2. Pre-blur (Gaussian). A Gaussian blur is applied to the downscaled image. This suppresses out-of-focus texture and sensor noise before the Laplacian runs, preventing false highlights in blurred regions. The blur radius is user-adjustable — higher values ignore more background texture.

3. Laplacian kernel (Metal GPU). The 8-neighbour kernel runs on every pixel in parallel on the GPU, computing the second-order derivative of brightness across all channels.

4. Energy and amplification. The per-pixel result is converted to a single luminance-weighted sharpness energy value and amplified. The amplification factor is user-adjustable.

5. Threshold. Any pixel below the threshold is discarded (black). Only genuinely sharp pixels survive. The threshold is the primary control — lower values highlight more of the image, higher values restrict highlights to only the sharpest edges.
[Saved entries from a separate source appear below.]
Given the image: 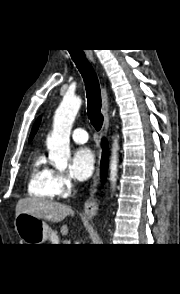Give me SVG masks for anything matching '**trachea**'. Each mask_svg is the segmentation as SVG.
<instances>
[{
	"label": "trachea",
	"instance_id": "1",
	"mask_svg": "<svg viewBox=\"0 0 180 294\" xmlns=\"http://www.w3.org/2000/svg\"><path fill=\"white\" fill-rule=\"evenodd\" d=\"M68 51L85 82L88 117L94 128L99 131L103 124V115L101 114V93L96 73L83 50L74 49Z\"/></svg>",
	"mask_w": 180,
	"mask_h": 294
}]
</instances>
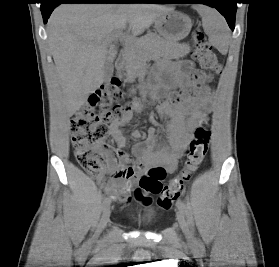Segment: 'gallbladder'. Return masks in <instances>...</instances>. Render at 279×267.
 <instances>
[{
	"label": "gallbladder",
	"instance_id": "obj_1",
	"mask_svg": "<svg viewBox=\"0 0 279 267\" xmlns=\"http://www.w3.org/2000/svg\"><path fill=\"white\" fill-rule=\"evenodd\" d=\"M114 71V65L112 60H107L104 68H103V73H104V82H108L109 79L112 77Z\"/></svg>",
	"mask_w": 279,
	"mask_h": 267
}]
</instances>
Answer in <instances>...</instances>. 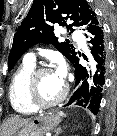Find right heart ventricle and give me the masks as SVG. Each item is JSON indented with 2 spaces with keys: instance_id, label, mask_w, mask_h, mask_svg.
Returning a JSON list of instances; mask_svg holds the SVG:
<instances>
[{
  "instance_id": "1",
  "label": "right heart ventricle",
  "mask_w": 117,
  "mask_h": 136,
  "mask_svg": "<svg viewBox=\"0 0 117 136\" xmlns=\"http://www.w3.org/2000/svg\"><path fill=\"white\" fill-rule=\"evenodd\" d=\"M34 69L33 62L24 60L11 79L9 100L12 108L22 115L33 114L37 111L27 99V82Z\"/></svg>"
}]
</instances>
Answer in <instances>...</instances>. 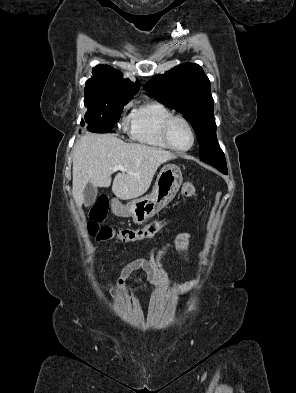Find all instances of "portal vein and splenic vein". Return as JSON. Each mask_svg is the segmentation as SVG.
Masks as SVG:
<instances>
[{
	"label": "portal vein and splenic vein",
	"mask_w": 296,
	"mask_h": 393,
	"mask_svg": "<svg viewBox=\"0 0 296 393\" xmlns=\"http://www.w3.org/2000/svg\"><path fill=\"white\" fill-rule=\"evenodd\" d=\"M118 170H124V167L121 164H119L113 168V171H118Z\"/></svg>",
	"instance_id": "18ae733b"
}]
</instances>
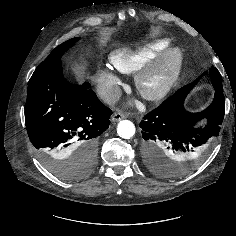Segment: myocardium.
Returning a JSON list of instances; mask_svg holds the SVG:
<instances>
[{"mask_svg": "<svg viewBox=\"0 0 236 236\" xmlns=\"http://www.w3.org/2000/svg\"><path fill=\"white\" fill-rule=\"evenodd\" d=\"M183 68V55L180 50H164L140 68L135 76V84L140 94L150 101L166 97L176 85ZM166 71L161 82L152 84L153 78Z\"/></svg>", "mask_w": 236, "mask_h": 236, "instance_id": "myocardium-1", "label": "myocardium"}]
</instances>
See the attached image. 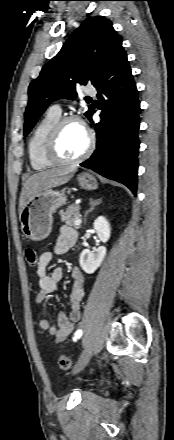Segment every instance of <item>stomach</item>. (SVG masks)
Returning a JSON list of instances; mask_svg holds the SVG:
<instances>
[{"label": "stomach", "instance_id": "obj_1", "mask_svg": "<svg viewBox=\"0 0 174 440\" xmlns=\"http://www.w3.org/2000/svg\"><path fill=\"white\" fill-rule=\"evenodd\" d=\"M83 189H97L95 177L89 173H81L77 177ZM67 197L65 190L51 188L41 191L29 199L20 214L21 229L24 235L33 240L41 241L47 238L52 230L53 214L65 204Z\"/></svg>", "mask_w": 174, "mask_h": 440}]
</instances>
6. Dilation. Surviving pixels are slightly expanded morphologically, turning scattered dots into solid readable regions without introducing false edges.

7. Red overlay. Surviving pixels are colourised red and composited over the original photograph using a screen blend mode. Black (non-sharp) areas are transparent in screen blending, so only the red sharpness regions show through over the photo.

Tunable Parameters

RawCull exposes four controls in the Focus Mask panel:

A Reset button returns all values to their defaults.

Practical Considerations

Threshold tuning is the most important variable. Too low and nearly the entire image lights up. Too high and only the absolute sharpest micro-contrast registers. A good starting point is around 0.25–0.35, then adjusted for the scene.

Pre-blur is your noise lever. Scenes with prominent out-of-focus texture — water, foliage backgrounds, bokeh — benefit from a higher pre-blur radius. Scenes with a small sharp subject against a smooth background can use a lower value.

Subject texture matters. Smooth, low-contrast surfaces — clear sky, still water, skin — produce a weak Laplacian response even when perfectly focused, because there is little edge detail to detect. Focus peeking works best on subjects with natural texture: feathers, fur, foliage, fabric.

RAW vs JPG. The mask is more effective when applied to extracted JPGs rather than thumbnails. Thumbnails are heavily processed and downscaled before RawCull sees them, which reduces the fine edge detail the Laplacian depends on.

Summary

RawCull’s focus peeking runs a Laplacian of Gaussian pipeline entirely on the GPU via Metal. A Gaussian pre-blur suppresses noise and out-of-focus texture; an 8-neighbour Laplacian kernel detects genuine sharpness spikes; thresholding and morphological dilation produce a clean binary mask; and screen blending composites the red overlay non-destructively over the original image. The result is a fast, accurate, and visually interpretable sharpness map that makes focus assessment immediate — particularly valuable when reviewing large numbers of action or wildlife shots where critical focus on a small moving subject is difficult to judge from the image alone.